Knox then declared that he must be going home and offered to escort Medora. She agreed and having thanked Tom for his hospitality and hoped that he might be privileged to accept it again at some future time, he took his leave. On the way home he spoke to his companion.
“Your mother’s a wonderful woman, Mrs. Dingle,” he said. “I see these things from the outside and I’m properly astonished at her cleverness.”
“So she is,” admitted Medora. “But I wish she wouldn’t work so hard all the same. She does her day at the Mill and then comes back home and instead of getting her proper rest—well, you see what it is.”
“She’s like the mainspring of a watch,” declared Philander. “’Tis a most delicate contrivance, yet all depends upon it; and if I may say so, as an outsider, you can see with half an eye that her relations depend upon her for everything.”

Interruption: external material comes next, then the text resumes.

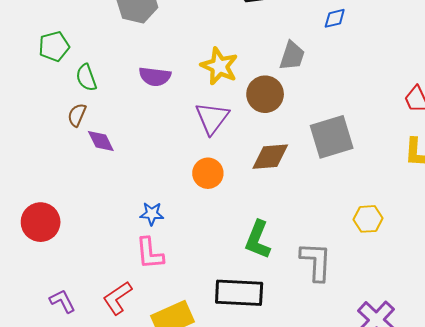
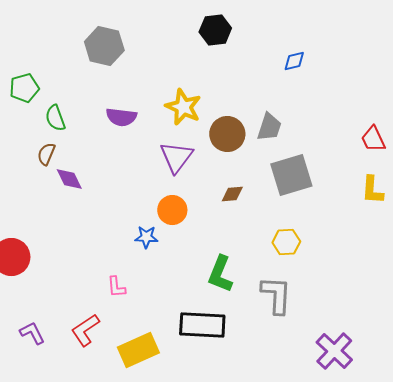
gray trapezoid: (292, 56) -> (269, 127), moved
brown diamond: (270, 157) -> (232, 194), size x0.6
blue star: (152, 214) -> (146, 237), moved
yellow hexagon: (368, 219) -> (286, 242), moved
pink L-shape: (150, 253) -> (116, 287), size x0.7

“They do—they do. If anything happened to mother, I don’t know what would become of Aunt and Uncle—let alone all the children.”
“They don’t know their luck,” he said, and Medora agreed with him.
“I’m glad you see it. I’ve often thought that—so have other people. My mother at Priory Farm is like a cheese-cake in a pigstye.”
“Strong, but not too strong. She must have great affection for them to stand it.”
“Once a man offered for mother,” said Medora; “and, at the first whisper of it, Uncle Tom and Aunt Polly pretty well went on their knees to her not to leave them.”
“I can well believe it. It didn’t come to anything, however?”